While the report generally promotes a reduction in the reliance on motor vehicles, one of its key proposals has cars at its core - a new “Western crossing” over the Ribble.
The cross-river connection would join up with the new Preston Western Distributor Road to the north west of the city - due to open in 2023 - and the planned conversion of the A582 between Penwortham and Cuerden into a dual carriageway, for which funding has yet to be fully secured.
According to the PCTP, the structure would be the final piece in the puzzle to create a coherent ring road around the city - enabling the new and widened routes either side of the river to join up with the M55 to the north and the M6 to the east.
It is not the first time that the prospect of a new bridge has been floated in a blue-sky blueprint - having previously been mooted in 2013 and 2016. While Tom Roberts acknowledges that the uncosted project would be one for the long-term, he warns against the danger of dismissing it as too ambitious.
“Look at the Mersey Gateway bridge [which opened in 2017] - that was just an idea at one point. Until you start putting these things on paper and really pressing for them, they will never happen.
“Whoever wins the general election, productivity and transport are going to be high on the agenda - so it’s really timely for Preston to be shouting about the bigger infrastructure projects that it so desperately needs.
“There are also massive benefits to the Fylde, West Lancashire and over to Blackburn - there’s potential for it to unlock a large part of the sub-region.”
Irrespective of the likelihood of it ever being built, the result of a new bridge would be to free up The Strand and allow for a complete rethink of the role of Ringway - a section of the A59 which the report decries as a “grey scar” on the city, acting as a barrier to the natural expansion of the city centre’s northern border.
“A new Ribble crossing would take vehicles out of the core city centre which shouldn’t be there,” explains Mr. Roberts.
“Ringway was typical 1960s planning - knocking down huge swathes of the city centre to make way for it seemed like a good idea at the time.
“There are things that can be done in the short term - anybody who sits in traffic and observes the lights will be able to tell you that they’re not particularly efficient.
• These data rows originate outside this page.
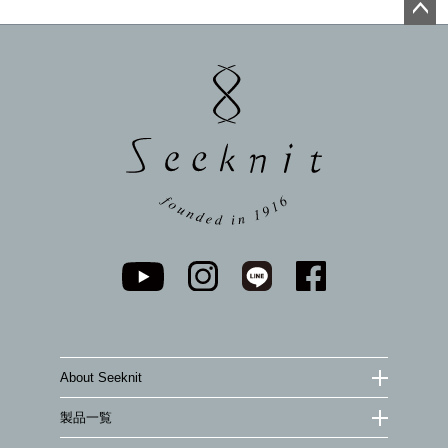
ペー
ジト
ップ
へ
About Seeknit
製品一覧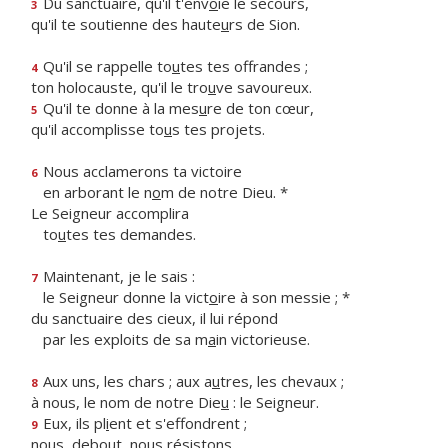
Du sanctuaire, qu'il t'env
o
ie le secours,
3
qu'il te soutienne des haute
u
rs de Sion.
Qu'il se rappelle to
u
tes tes offrandes ;
4
ton holocauste, qu'il le tro
u
ve savoureux.
Qu'il te donne à la mes
u
re de ton cœur,
5
qu'il accomplisse to
u
s tes projets.
Nous acclamerons ta victoire
6
en arborant le n
o
m de notre Dieu. *
Le Seigneur accomplira
to
u
tes tes demandes.
Maintenant, je le sais :
7
le Seigneur donne la vict
o
ire à son messie ; *
du sanctuaire des cieux, il lui répond
par les exploits de sa m
a
in victorieuse.
Aux uns, les chars ; aux a
u
tres, les chevaux ;
8
à nous, le nom de notre Die
u
: le Seigneur.
Eux, ils pl
i
ent et s'effondrent ;
9
nous, debo
u
t, nous résistons.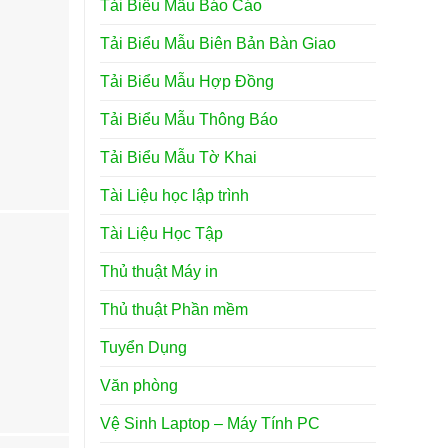
Tải Biểu Mẫu Báo Cáo
Tải Biểu Mẫu Biên Bản Bàn Giao
Tải Biểu Mẫu Hợp Đồng
Tải Biểu Mẫu Thông Báo
Tải Biểu Mẫu Tờ Khai
Tài Liệu học lập trình
Tài Liệu Học Tập
Thủ thuật Máy in
Thủ thuật Phần mềm
Tuyển Dụng
Văn phòng
Vệ Sinh Laptop – Máy Tính PC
We can squeeze about 10-20 percent more out of it, but it’s not a long-term solution.”
Lancashire County Council commissioned a survey earlier this year to ensure that traffic-monitoring technology already deployed at almost a dozen junctions on the A59/A6 is functioning as it should - and prompting the signals to react accordingly.
The PCTP recommends that this system is upgraded so that all of the junctions are connected to a central computer, enabling them to work with - rather than against - each other. But the longer-term vision for the city’s main thoroughfare is for fewer cars to be using it in the first place, allowing it to be more easily crossed by pedestrians and more safely travelled by cyclists.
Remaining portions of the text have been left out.